Factory Futures - The Factory as a Spectacle
Currently, in New Zealand, pipfruit processing factories typically adopt the vernacular farm shed-like typology, which makes the business’s identity invisible to the surrounding community. The architecture presents itself as anonymous facades sprawled across large sites, expressing no association with the surrounding community, the industry, or New Zealand’s pride in the industry. New Zealand prides itself upon its horticultural industry, yet its factory designs fail to evidence this pride through architectural identity.

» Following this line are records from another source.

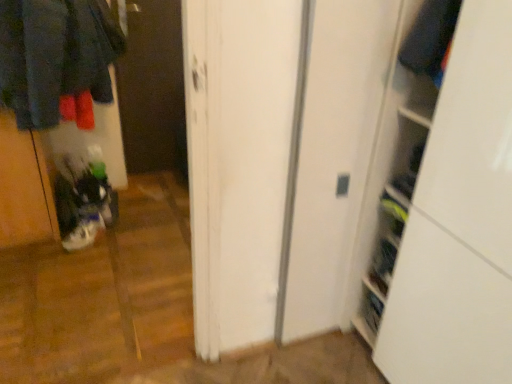 Question: Is dark wood screen door at center smaller than velvet-like dark blue sweater at upper right?

Choices:
 (A) yes
 (B) no

Answer: (B)

Question: Considering the relative sizes of dark wood screen door at center and velvet-like dark blue sweater at upper right in the image provided, is dark wood screen door at center wider than velvet-like dark blue sweater at upper right?

Choices:
 (A) yes
 (B) no

Answer: (B)

Question: Considering the relative positions of dark wood screen door at center and velvet-like dark blue sweater at upper right in the image provided, is dark wood screen door at center to the right of velvet-like dark blue sweater at upper right from the viewer's perspective?

Choices:
 (A) no
 (B) yes

Answer: (A)

Question: From a real-world perspective, does dark wood screen door at center sit lower than velvet-like dark blue sweater at upper right?

Choices:
 (A) no
 (B) yes

Answer: (B)

Question: From the image's perspective, does dark wood screen door at center appear higher than velvet-like dark blue sweater at upper right?

Choices:
 (A) no
 (B) yes

Answer: (B)

Question: From their relative heights in the image, would you say velvet-like dark blue sweater at upper right is taller or shorter than dark wood screen door at center?

Choices:
 (A) short
 (B) tall

Answer: (A)

Question: Considering the positions of point (432, 61) and point (169, 140), is point (432, 61) closer or farther from the camera than point (169, 140)?

Choices:
 (A) closer
 (B) farther

Answer: (A)

Question: Choose the correct answer: Is velvet-like dark blue sweater at upper right inside dark wood screen door at center or outside it?

Choices:
 (A) outside
 (B) inside

Answer: (A)

Question: Would you say velvet-like dark blue sweater at upper right is to the left or to the right of dark wood screen door at center in the picture?

Choices:
 (A) left
 (B) right

Answer: (B)

Question: Would you say white matte sneakers at lower left is inside or outside velvet-like dark blue sweater at upper right?

Choices:
 (A) outside
 (B) inside

Answer: (A)

Question: From the image's perspective, is white matte sneakers at lower left positioned above or below velvet-like dark blue sweater at upper right?

Choices:
 (A) above
 (B) below

Answer: (B)

Question: Considering their positions, is white matte sneakers at lower left located in front of or behind velvet-like dark blue sweater at upper right?

Choices:
 (A) behind
 (B) front

Answer: (A)

Question: In terms of size, does white matte sneakers at lower left appear bigger or smaller than velvet-like dark blue sweater at upper right?

Choices:
 (A) small
 (B) big

Answer: (B)

Question: From a real-world perspective, relative to white matte sneakers at lower left, is velvet-like dark blue sweater at upper right vertically above or below?

Choices:
 (A) above
 (B) below

Answer: (A)

Question: From the image's perspective, is velvet-like dark blue sweater at upper right positioned above or below white matte sneakers at lower left?

Choices:
 (A) above
 (B) below

Answer: (A)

While the designs of modern factory typologies for the New Zealand wine industry are challenging the traditional model of anonymous utilitarian forms – resulting in designs that establish relationships with the site’s broader context and identities that express the industry’s iconic qualities, whereas factory typologies for the New Zealand horticultural industry have not yet undertaken this important step. This thesis asks:How can the architecture of New Zealand’s pipfruit processing industry be reconceived to reflect pride in its identity, while contributing positively to the communities located adjacent to these factories?
How can architecture be engaged as a vehicle for establishing programmatic expression and place identity for New Zealand’s pipfruit industry, and in this way, also help establish ‘Factory Futures’?
This design-led research investigation seeks new and meaningful design principles for factory design relating to pipfruit processing that can help mitigate the negative aspects of anonymity in industrial factory typologies relating to one of New Zealand’s most successful export industries, while enhancing people’s awareness of and pride in New Zealand’s horticultural industries through its factory architecture.